Michael S. Tsirkin wrote:
if (ZERONET(src_ip)) {
src_in->sin_family = dst_in->sin_family;
src_in->sin_addr.s_addr = dst_ip;
ret = copy_addr(addr, dev, dev->dev_addr);
} else if (LOOPBACK(src_ip)) {
ret = rdma_translate_ip((struct sockaddr *)dst_in, addr);
if (!ret)
memcpy(addr->dst_dev_addr, dev->dev_addr,
MAX_ADDR_LEN);
} else {
ret = rdma_translate_ip((struct sockaddr *)src_in, addr);
if (!ret)
memcpy(addr->dst_dev_addr, dev->dev_addr,
MAX_ADDR_LEN);
}
This will put the IP of an actual IB device in the SDP hello message, right?

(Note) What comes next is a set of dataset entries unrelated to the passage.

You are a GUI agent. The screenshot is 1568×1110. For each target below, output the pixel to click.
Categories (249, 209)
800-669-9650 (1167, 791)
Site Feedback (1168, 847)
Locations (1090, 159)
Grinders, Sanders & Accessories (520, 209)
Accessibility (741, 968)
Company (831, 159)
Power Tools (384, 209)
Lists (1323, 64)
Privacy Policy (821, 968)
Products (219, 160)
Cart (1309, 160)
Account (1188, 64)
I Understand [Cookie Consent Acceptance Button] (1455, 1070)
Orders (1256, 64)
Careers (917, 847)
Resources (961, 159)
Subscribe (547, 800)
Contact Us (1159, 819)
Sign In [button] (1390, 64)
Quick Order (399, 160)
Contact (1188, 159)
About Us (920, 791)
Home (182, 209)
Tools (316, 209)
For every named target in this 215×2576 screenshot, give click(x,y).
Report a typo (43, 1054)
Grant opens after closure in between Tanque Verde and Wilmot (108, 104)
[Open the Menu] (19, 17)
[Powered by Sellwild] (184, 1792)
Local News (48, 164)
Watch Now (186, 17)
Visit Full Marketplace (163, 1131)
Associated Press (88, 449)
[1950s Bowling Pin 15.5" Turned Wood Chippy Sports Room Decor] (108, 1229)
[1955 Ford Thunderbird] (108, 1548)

I don't think we should have 127.0.0.1 there ...
After some testing, this appears to work the way I expected anyway.
My test system has a local IP address of 192.168.0.102.

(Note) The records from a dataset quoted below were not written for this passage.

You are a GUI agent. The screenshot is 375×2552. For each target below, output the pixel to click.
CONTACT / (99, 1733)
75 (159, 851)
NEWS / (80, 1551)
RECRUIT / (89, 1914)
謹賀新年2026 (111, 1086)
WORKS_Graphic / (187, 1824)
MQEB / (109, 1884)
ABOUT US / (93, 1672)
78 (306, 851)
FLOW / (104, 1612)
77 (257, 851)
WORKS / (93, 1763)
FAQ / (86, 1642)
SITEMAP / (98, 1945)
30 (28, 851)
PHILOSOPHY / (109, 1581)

I could connect from 127.0.0.1 to 127.0.0.1, 192.168.0.102 to 127.0.0.1, and
127.0.0.1 to 192.168.0.102. I could not connect between 127.0.0.1 to
192.168.0.101, which is my other test system.
I believe that this does carry 127.0.0.1 in the connection messages, since
that's the address that we're bound to.